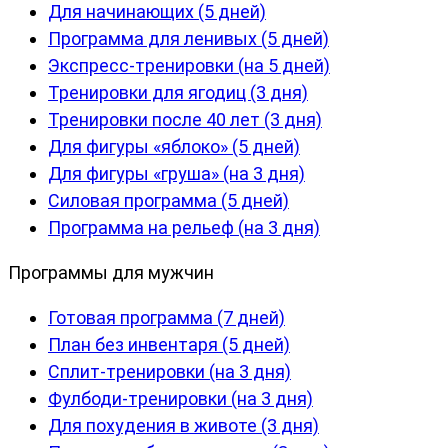
Для начинающих (5 дней)
Программа для ленивых (5 дней)
Экспресс-тренировки (на 5 дней)
Тренировки для ягодиц (3 дня)
Тренировки после 40 лет (3 дня)
Для фигуры «яблоко» (5 дней)
Для фигуры «груша» (на 3 дня)
Силовая программа (5 дней)
Программа на рельеф (на 3 дня)
Программы для мужчин
Готовая программа (7 дней)
План без инвентаря (5 дней)
Сплит-тренировки (на 3 дня)
Фулбоди-тренировки (на 3 дня)
Для похудения в животе (3 дня)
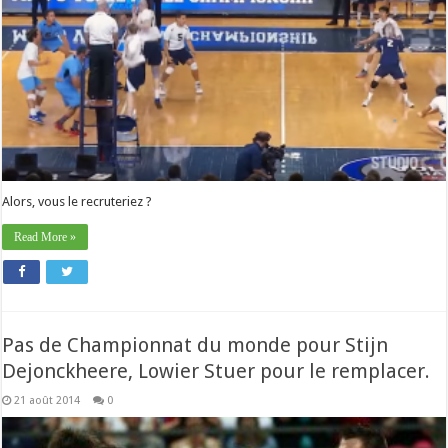
Alors, vous le recruteriez ?
Read More »
Pas de Championnat du monde pour Stijn
Dejonckheere, Lowier Stuer pour le remplacer.
21 août 2014
0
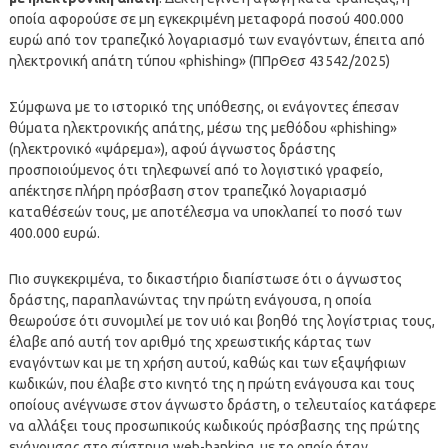
οποία αφορούσε σε μη εγκεκριμένη μεταφορά ποσού 400.000
ευρώ από τον τραπεζικό λογαριασμό των εναγόντων, έπειτα από
ηλεκτρονική απάτη τύπου «phishing» (ΠΠρΘεσ 43542/2025)
Σύμφωνα με το ιστορικό της υπόθεσης, οι ενάγοντες έπεσαν
θύματα ηλεκτρονικής απάτης, μέσω της μεθόδου «phishing»
(ηλεκτρονικό «ψάρεμα»), αφού άγνωστος δράστης
προσποιούμενος ότι τηλεφωνεί από το λογιστικό γραφείο,
απέκτησε πλήρη πρόσβαση στον τραπεζικό λογαριασμό
καταθέσεών τους, με αποτέλεσμα να υποκλαπεί το ποσό των
400.000 ευρώ.
Πιο συγκεκριμένα, το δικαστήριο διαπίστωσε ότι ο άγνωστος
δράστης, παραπλανώντας την πρώτη ενάγουσα, η οποία
θεωρούσε ότι συνομιλεί με τον υιό και βοηθό της λογίστριας τους,
έλαβε από αυτή τον αριθμό της χρεωστικής κάρτας των
εναγόντων και με τη χρήση αυτού, καθώς και των εξαψήφιων
κωδικών, που έλαβε στο κινητό της η πρώτη ενάγουσα και τους
οποίους ανέγνωσε στον άγνωστο δράστη, ο τελευταίος κατάφερε
να αλλάξει τους προσωπικούς κωδικούς πρόσβασης της πρώτης
ενάγουσας στο σύστημα web-banking, με το οποίο ήταν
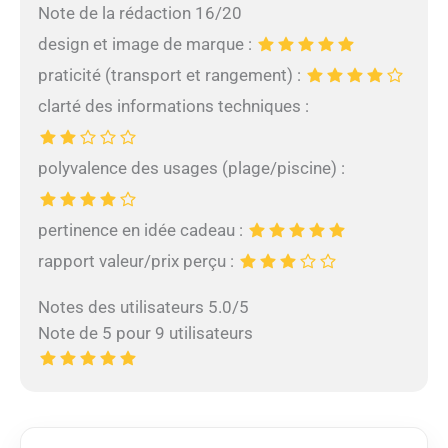
Note de la rédaction 16/20
design et image de marque :
praticité (transport et rangement) :
clarté des informations techniques :
polyvalence des usages (plage/piscine) :
pertinence en idée cadeau :
rapport valeur/prix perçu :
Notes des utilisateurs 5.0/5
Note de 5 pour 9 utilisateurs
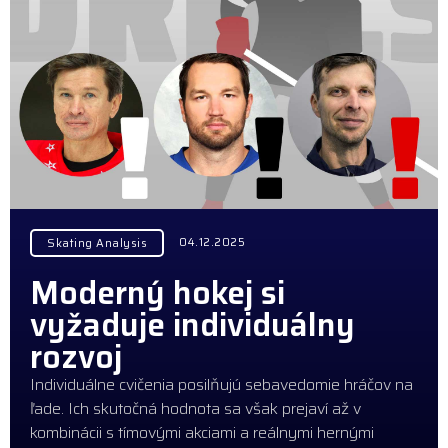
04.12.2025
Skating Analysis
Moderný hokej si
vyžaduje individuálny
rozvoj
Individuálne cvičenia posilňujú sebavedomie hráčov na
ľade. Ich skutočná hodnota sa však prejaví až v
kombinácii s tímovými akciami a reálnymi hernými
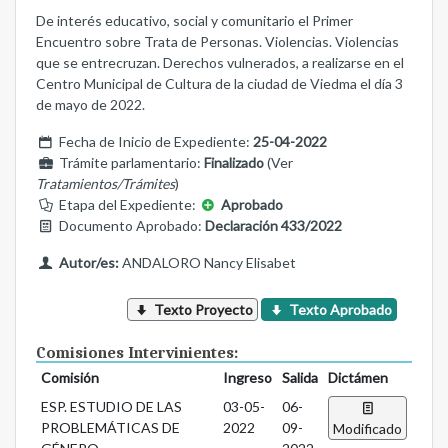
De interés educativo, social y comunitario el Primer
Encuentro sobre Trata de Personas. Violencias. Violencias
que se entrecruzan. Derechos vulnerados, a realizarse en el
Centro Municipal de Cultura de la ciudad de Viedma el día 3
de mayo de 2022.
Fecha de Inicio de Expediente:
25-04-2022
Trámite parlamentario:
Finalizado
(Ver
Tratamientos/Trámites
)
Etapa del Expediente:
Aprobado
Documento Aprobado:
Declaración 433/2022
Autor/es:
ANDALORO Nancy Elisabet
Texto Proyecto
Texto Aprobado
Comisiones Intervinientes:
Comisión
Ingreso
Salida
Dictámen
ESP. ESTUDIO DE LAS
03-05-
06-
PROBLEMÁTICAS DE
2022
09-
Modificado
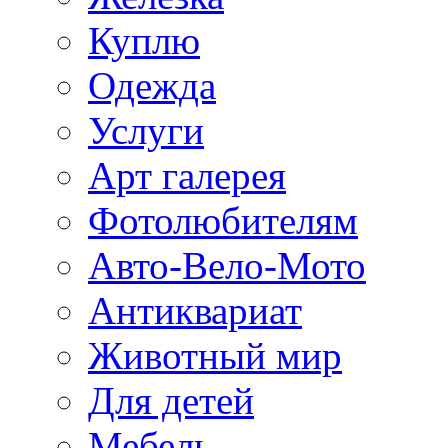
Куплю
Одежда
Услуги
Арт галерея
Фотолюбителям
Авто-Вело-Мото
Антиквариат
Животный мир
Для детей
Мебель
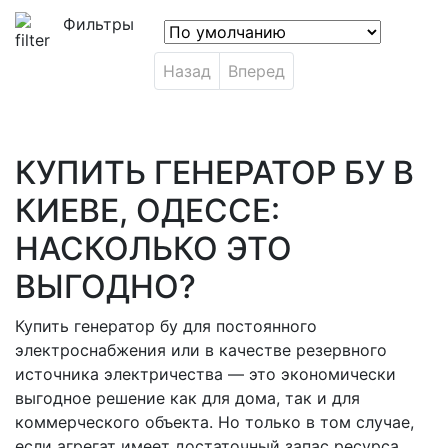
Фильтры
Назад
Вперед
КУПИТЬ ГЕНЕРАТОР БУ В
КИЕВЕ, ОДЕССЕ:
НАСКОЛЬКО ЭТО
ВЫГОДНО?
Купить генератор бу для постоянного
электроснабжения или в качестве резервного
источника электричества — это экономически
выгодное решение как для дома, так и для
коммерческого объекта. Но только в том случае,
если агрегат имеет достаточный запас ресурса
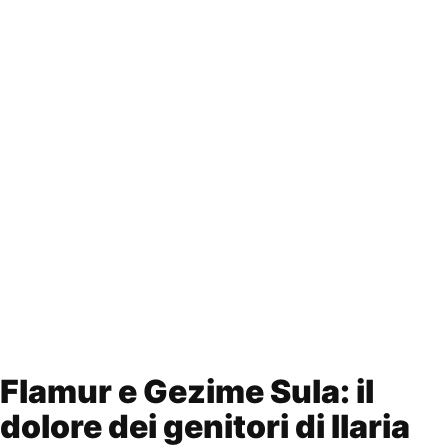
Flamur e Gezime Sula: il
dolore dei genitori di Ilaria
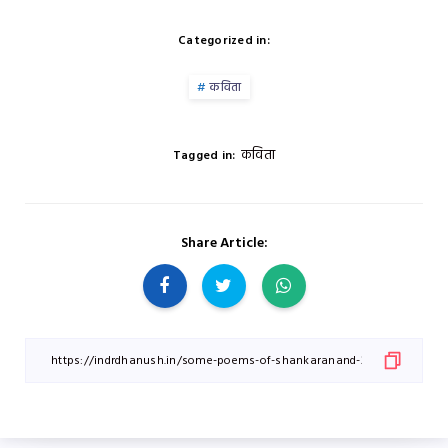
Categorized in:
कविता
कविता
Tagged in:
Share Article:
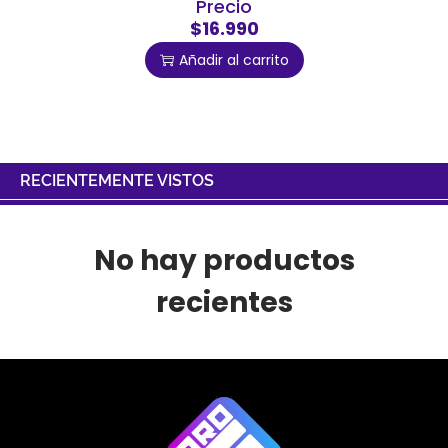
Precio
$16.990
Añadir al carrito
RECIENTEMENTE VISTOS
No hay productos
recientes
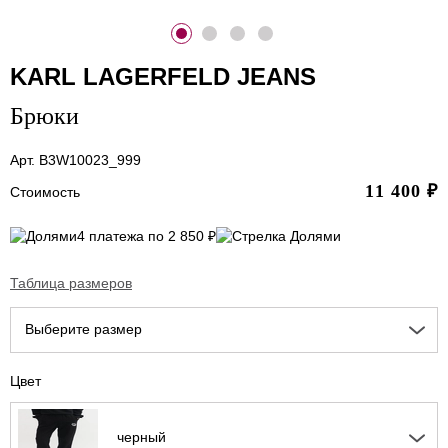
KARL LAGERFELD JEANS
Брюки
Арт. B3W10023_999
11 400
₽
Стоимость
4 платежа по 2 850 ₽
Таблица размеров
Выберите размер
Цвет
черный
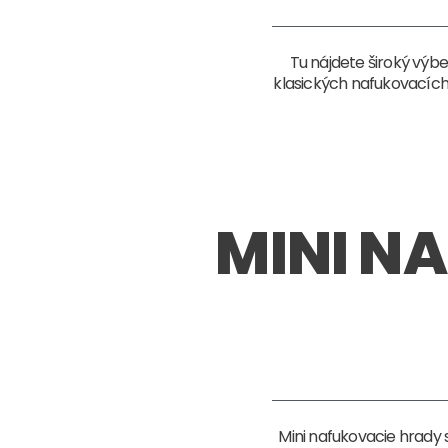
Tu nájdete široký výb
klasických nafukovacích 
MINI N
Mini nafukovacie hrady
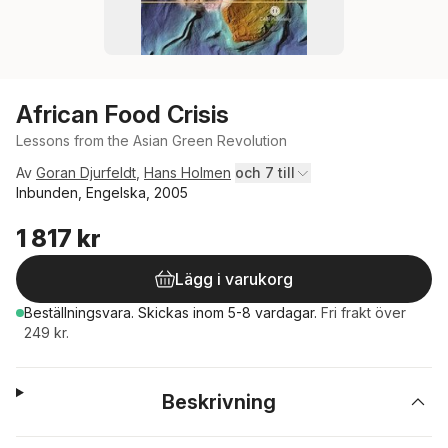
African Food Crisis
Lessons from the Asian Green Revolution
Av
Goran Djurfeldt
,
Hans Holmen
och 7 till
Inbunden, Engelska, 2005
1 817 kr
Lägg i varukorg
Beställningsvara.
Skickas
inom 5-8 vardagar
.
Fri frakt över
249 kr.
Beskrivning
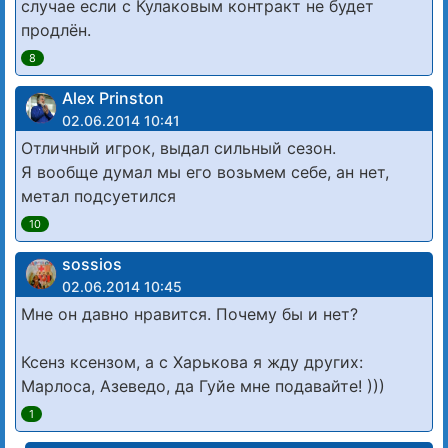
случае если с Кулаковым контракт не будет
продлён.
8
Alex Prinston
02.06.2014 10:41
Отличный игрок, выдал сильный сезон.
Я вообще думал мы его возьмем себе, ан нет,
метал подсуетился
10
sossios
02.06.2014 10:45
Мне он давно нравится. Почему бы и нет?
Ксенз ксензом, а с Харькова я жду других:
Марлоса, Азеведо, да Гуйе мне подавайте! )))
1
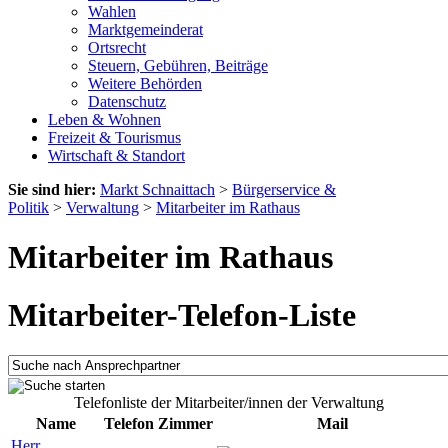
Wahlen
Marktgemeinderat
Ortsrecht
Steuern, Gebühren, Beiträge
Weitere Behörden
Datenschutz
Leben & Wohnen
Freizeit & Tourismus
Wirtschaft & Standort
Sie sind hier:
Markt Schnaittach
>
Bürgerservice &
Politik
>
Verwaltung
>
Mitarbeiter im Rathaus
Mitarbeiter im Rathaus
Mitarbeiter-Telefon-Liste
Telefonliste der Mitarbeiter/innen der Verwaltung
Name
Telefon
Zimmer
Mail
Herr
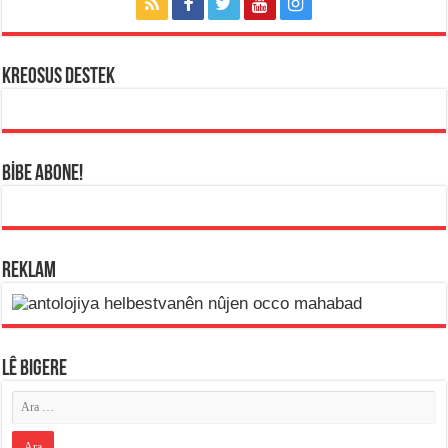
KREOSUS DESTEK
BİBE ABONE!
REKLAM
LÊ BIGERE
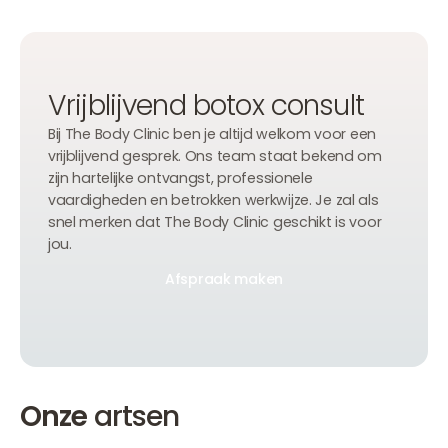
Vrijblijvend botox consult
Bij The Body Clinic ben je altijd welkom voor een
vrijblijvend gesprek. Ons team staat bekend om
zijn hartelijke ontvangst, professionele
vaardigheden en betrokken werkwijze. Je zal als
snel merken dat The Body Clinic geschikt is voor
jou.
Afspraak maken
Afspraak maken
Afspraak maken
Onze
artsen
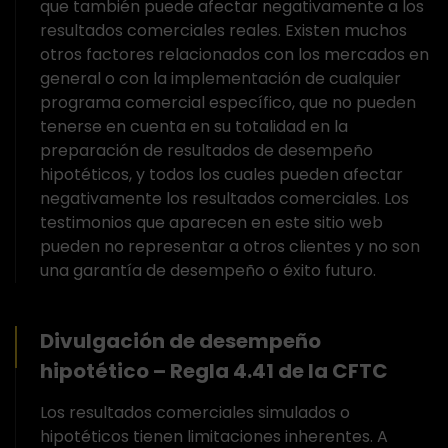
que también puede afectar negativamente a los
resultados comerciales reales. Existen muchos
otros factores relacionados con los mercados en
general o con la implementación de cualquier
programa comercial específico, que no pueden
tenerse en cuenta en su totalidad en la
preparación de resultados de desempeño
hipotéticos, y todos los cuales pueden afectar
negativamente los resultados comerciales. Los
testimonios que aparecen en este sitio web
pueden no representar a otros clientes y no son
una garantía de desempeño o éxito futuro.
Divulgación de desempeño
hipotético – Regla 4.41 de la CFTC
Los resultados comerciales simulados o
hipotéticos tienen limitaciones inherentes. A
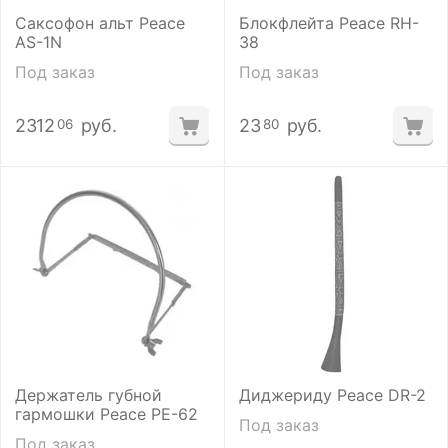
Саксофон альт Peace
Блокфлейта Peace RH-
AS-1N
38
Под заказ
Под заказ
2312
руб.
23
руб.
06
80
Держатель губной
Диджериду Peace DR-2
гармошки Peace PE-62
Под заказ
Под заказ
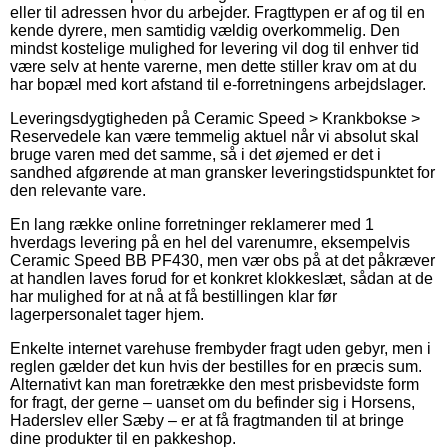
eller til adressen hvor du arbejder. Fragttypen er af og til en
kende dyrere, men samtidig vældig overkommelig. Den
mindst kostelige mulighed for levering vil dog til enhver tid
være selv at hente varerne, men dette stiller krav om at du
har bopæl med kort afstand til e-forretningens arbejdslager.
Leveringsdygtigheden på Ceramic Speed > Krankbokse >
Reservedele kan være temmelig aktuel når vi absolut skal
bruge varen med det samme, så i det øjemed er det i
sandhed afgørende at man gransker leveringstidspunktet for
den relevante vare.
En lang række online forretninger reklamerer med 1
hverdags levering på en hel del varenumre, eksempelvis
Ceramic Speed BB PF430, men vær obs på at det påkræver
at handlen laves forud for et konkret klokkeslæt, sådan at de
har mulighed for at nå at få bestillingen klar før
lagerpersonalet tager hjem.
Enkelte internet varehuse frembyder fragt uden gebyr, men i
reglen gælder det kun hvis der bestilles for en præcis sum.
Alternativt kan man foretrække den mest prisbevidste form
for fragt, der gerne – uanset om du befinder sig i Horsens,
Haderslev eller Sæby – er at få fragtmanden til at bringe
dine produkter til en pakkeshop.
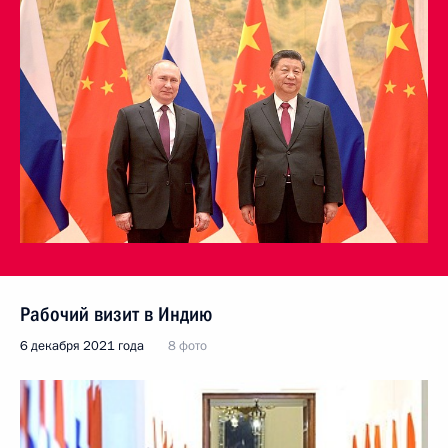
Рабочий визит в Индию
6 декабря 2021 года
8 фото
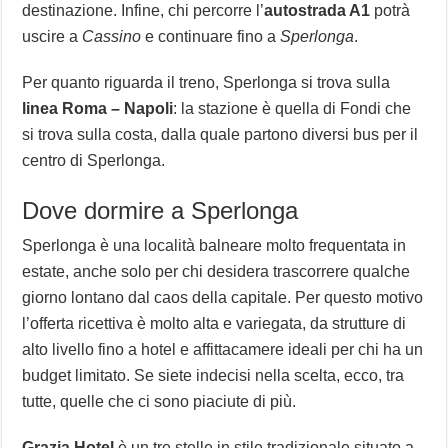
destinazione. Infine, chi percorre l’
autostrada A1
potrà
uscire a
Cassino
e continuare fino a
Sperlonga
.
Per quanto riguarda il treno, Sperlonga si trova sulla
linea Roma – Napoli
: la stazione è quella di Fondi che
si trova sulla costa, dalla quale partono diversi bus per il
centro di Sperlonga.
Dove dormire a Sperlonga
Sperlonga è una località balneare molto frequentata in
estate, anche solo per chi desidera trascorrere qualche
giorno lontano dal caos della capitale. Per questo motivo
l’offerta ricettiva è molto alta e variegata, da strutture di
alto livello fino a hotel e affittacamere ideali per chi ha un
budget limitato. Se siete indecisi nella scelta, ecco, tra
tutte, quelle che ci sono piaciute di più.
Grazia Hotel
è un tre stelle in stile tradizionale situato a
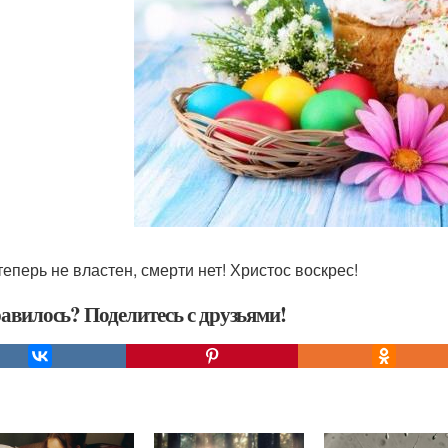
теперь не властен, смерти нет! Христос воскрес!
авилось? Поделитесь с друзьями!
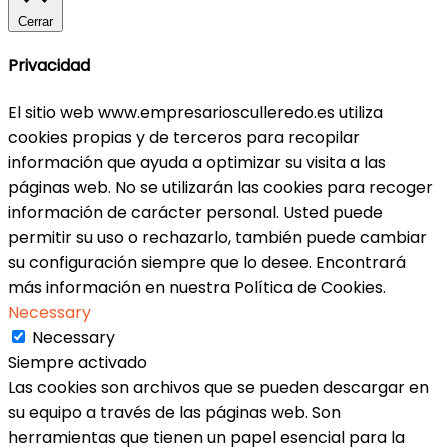
Cerrar
Privacidad
El sitio web www.empresariosculleredo.es utiliza
cookies propias y de terceros para recopilar
información que ayuda a optimizar su visita a las
páginas web. No se utilizarán las cookies para recoger
información de carácter personal. Usted puede
permitir su uso o rechazarlo, también puede cambiar
su configuración siempre que lo desee. Encontrará
más información en nuestra Política de Cookies.
Necessary
Necessary
Siempre activado
Las cookies son archivos que se pueden descargar en
su equipo a través de las páginas web. Son
herramientas que tienen un papel esencial para la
===============
**Your goal:**
Copy out each line of the listing that holds the string "pour".

**Solution for this task:**
Pas de Championnat du monde pour Stijn
Dejonckheere, Lowier Stuer pour le remplacer.
Note de 5 pour 9 utilisateurs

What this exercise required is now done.